Thursday, June 14, 2007

The strange deaths of Phil, Nikki and Paulo

Having been a "LOST" blogger for some time, it seems like my mind has been programmed to look for "LOST" analogies in other television shows. One of these analogies occured to me today as I was contemplating the recent series finale of "The Sopranos". First consider the somewhat bizarre death of fictional New York mobster and Tony Soprano enemy Phil Leotardo:
Shortly thereafter, Leotardo is shown talking to his wife through a car window at a Raceway gas station when he is suddenly shot in the head by Walden Belfiore, a soldier in the Gervasi crew of the DiMeo crime family.

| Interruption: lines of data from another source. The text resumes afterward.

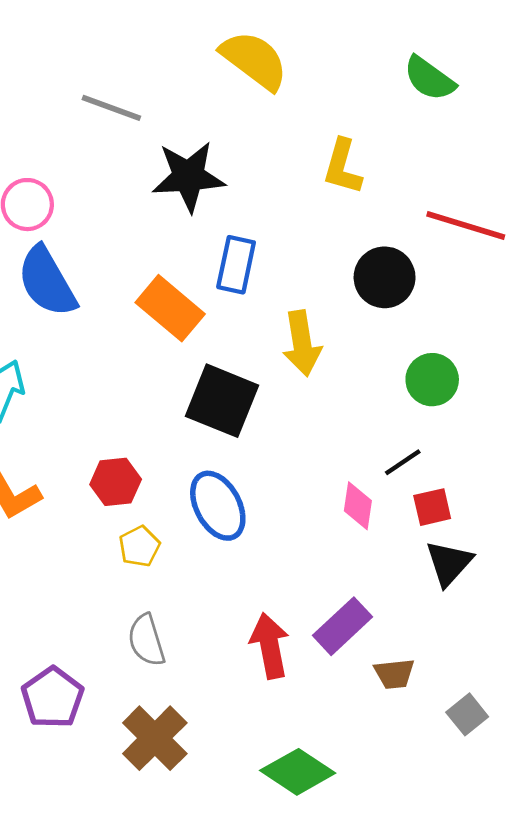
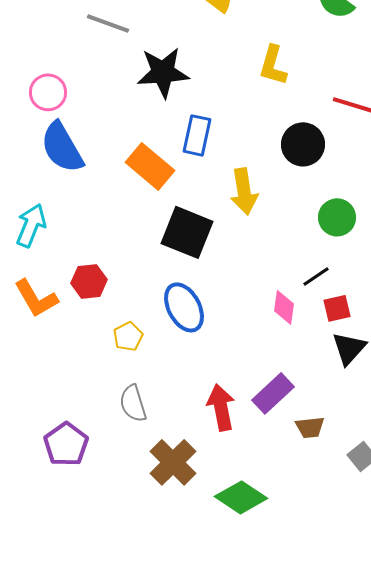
red hexagon: (116, 482) -> (89, 281), moved
brown cross: (155, 738) -> (173, 462), moved

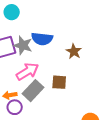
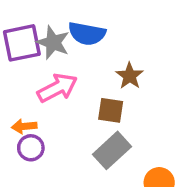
brown star: (74, 51) -> (130, 76), moved
gray rectangle: (33, 91) -> (112, 150), moved

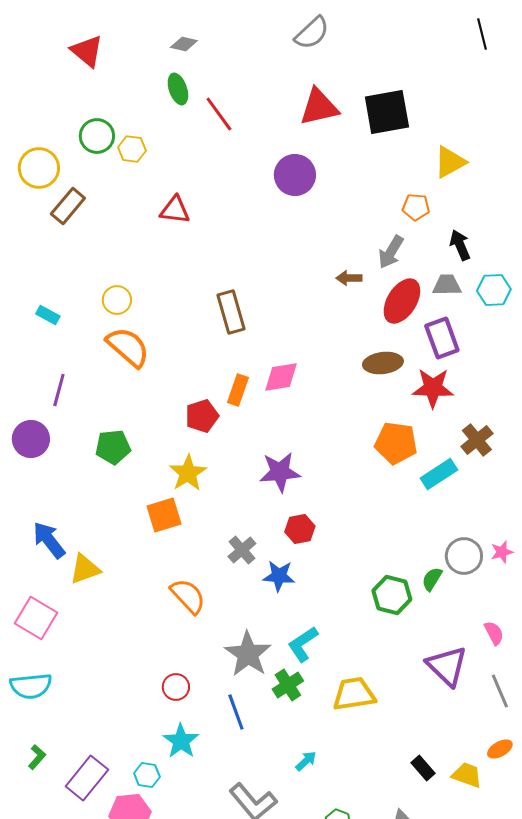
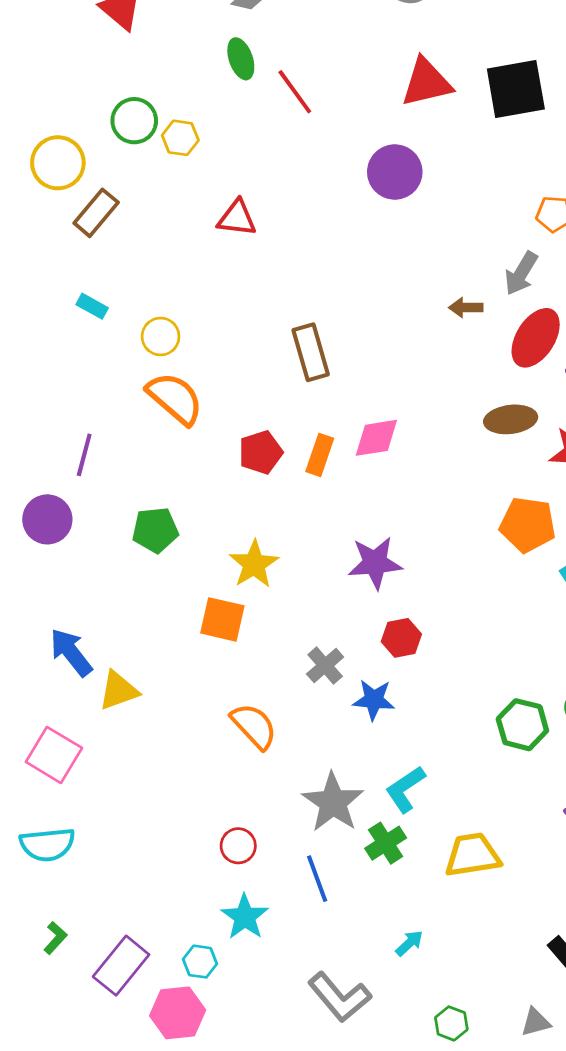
cyan rectangle: (48, 315) -> (92, 306), moved
red pentagon: (202, 416) -> (261, 452), moved
orange square: (164, 515) -> (222, 619), turned 30

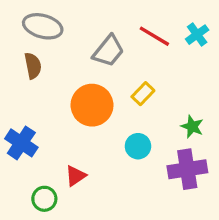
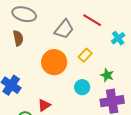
cyan cross: (197, 35) -> (118, 38), moved
green star: (192, 126) -> (107, 75), moved

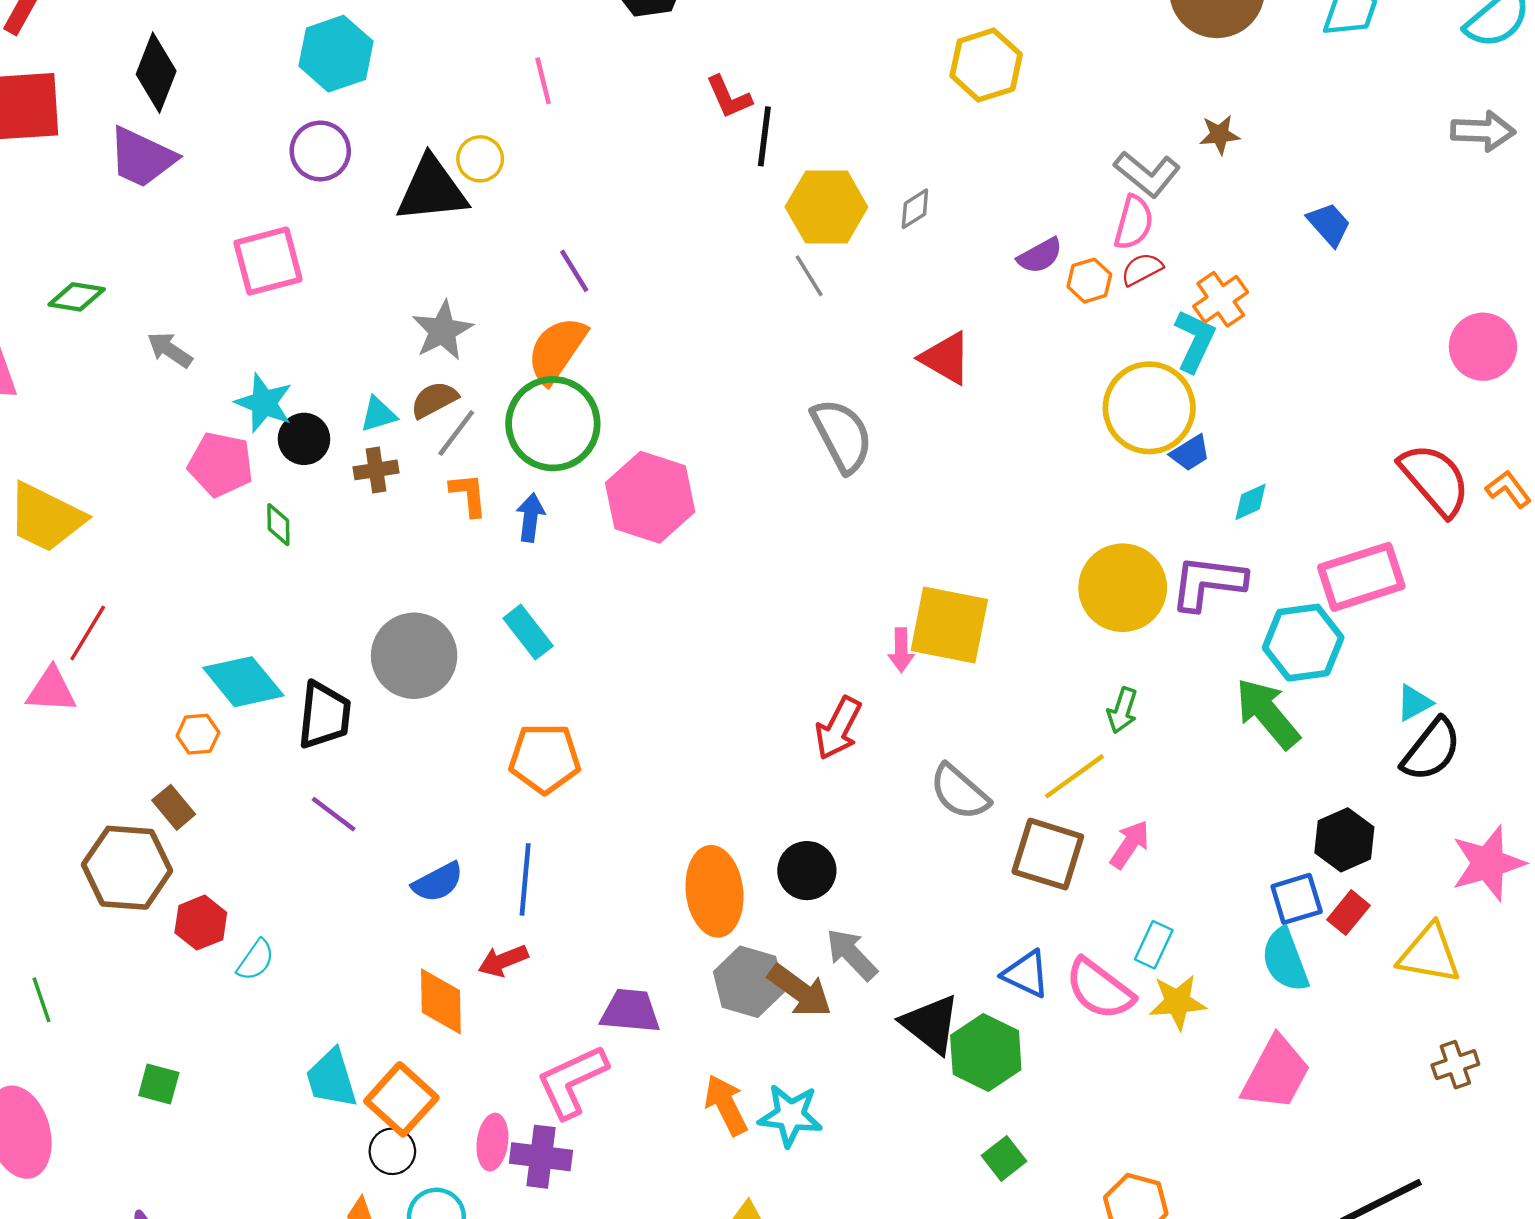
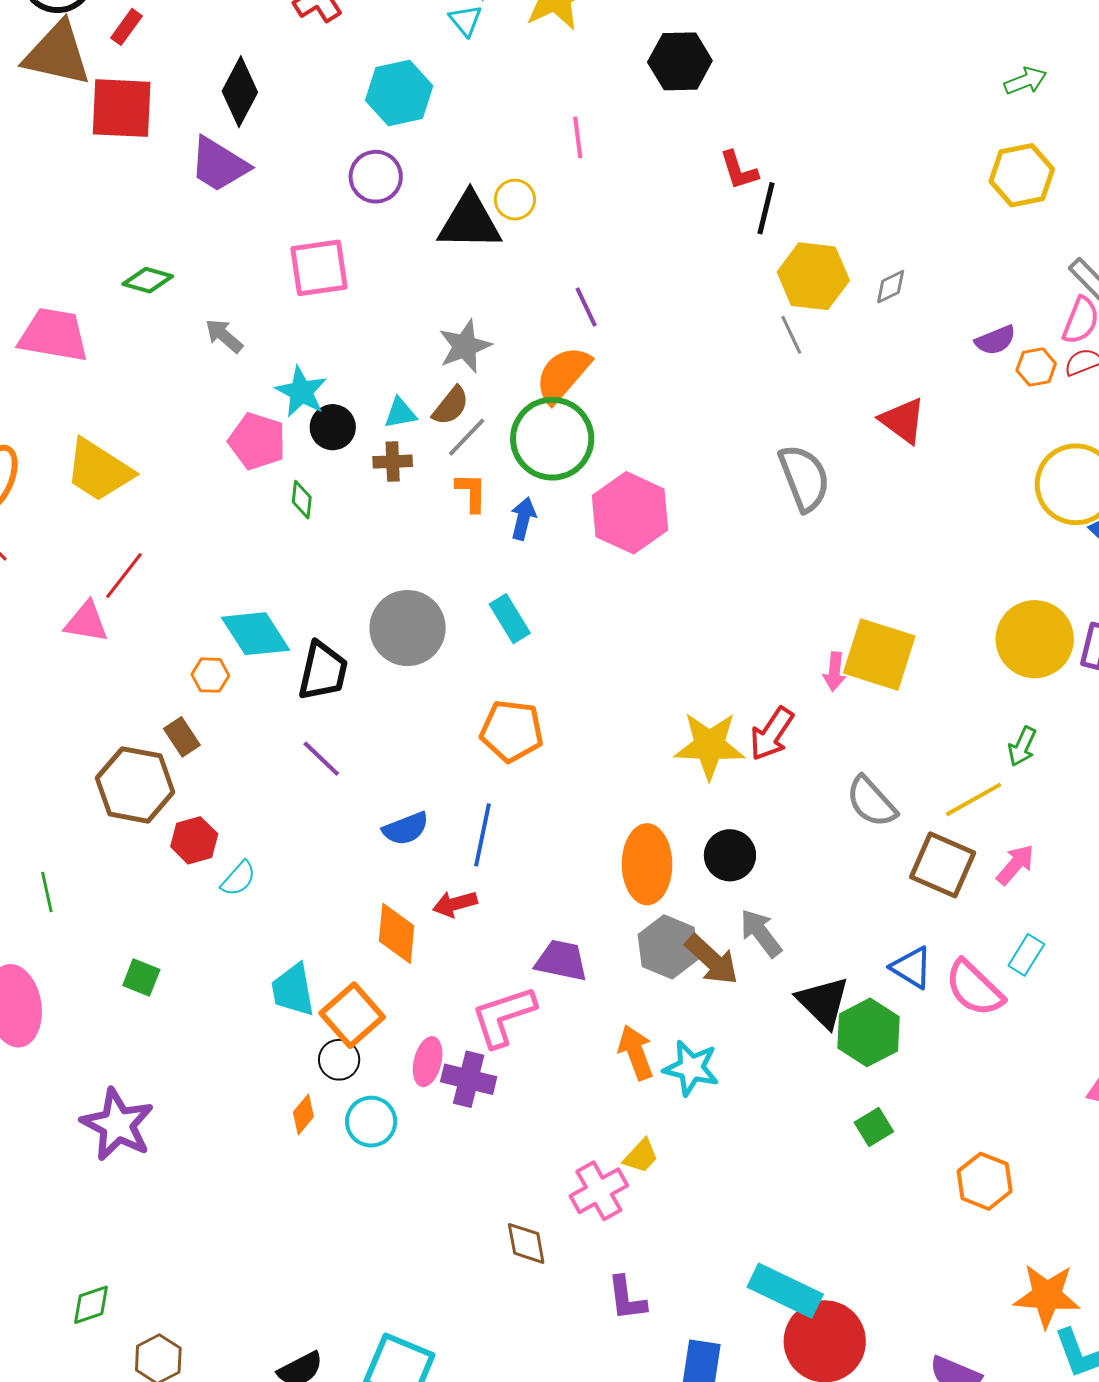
yellow hexagon: (986, 65) -> (1022, 175), moved
brown semicircle: (434, 400) -> (451, 406), turned 150
yellow star: (1178, 1002) -> (710, 746), moved, size x1.4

Leotardo's wife gets out of the car screaming his name, and the car is shown rolling over Leotardo's head with his grandchildren inside, leading some witnesses to vomit.
Compare this to the equally bizarre fate of "Lost" season three castaways Nikki and Paulo:
In "Exposé", Nikki discovers that Paulo has the bag of diamonds when he drops his nicotine gum. After failing to retrieve a gun from Sawyer, Nikki lures Paulo into the jungle and uses one of Arzt's collected Medusa Spiders to paralyze Paulo. As the paralysis is taking effect, Nikki takes the diamonds from him and he tells her that he kept them from her because he was afraid she wouldn't need him any more once she had them. The island "Monster" is heard and more spiders arrive, biting Nikki in the process. Panicking, Nikki runs to the beach, burying the diamonds along the way, and collapses nearby Hurley and Sawyer. When asked by Hurley "what happened", she says "paralyzed" but Sawyer and Hurley are unable to make it out. Everyone presumes her dead, along with Paulo, and begin to investigate. By the end of the day, the camp decide to give the two a funeral. Sawyer throws the stolen diamonds into the grave before they bury them. Nikki opens her eyes just as the other survivors start to fill the grave, but no one notices, and both Nikki and Paulo are accidentally buried alive.
Notice the parallels here. In the case of "The Sopranos" finale, we have a series finale that was rather deliberately underwritten -- with the unprecendented fury of "The Sopranos" audience in response -- with a gruesome and heavily ironic death thrown in to appease those fans. In "Lost", we have two new characters entering the show in a way that was critically deplored by the fan base, and again public opinion is expected to be appeased by giving these characters gruesome and heavily ironic deaths.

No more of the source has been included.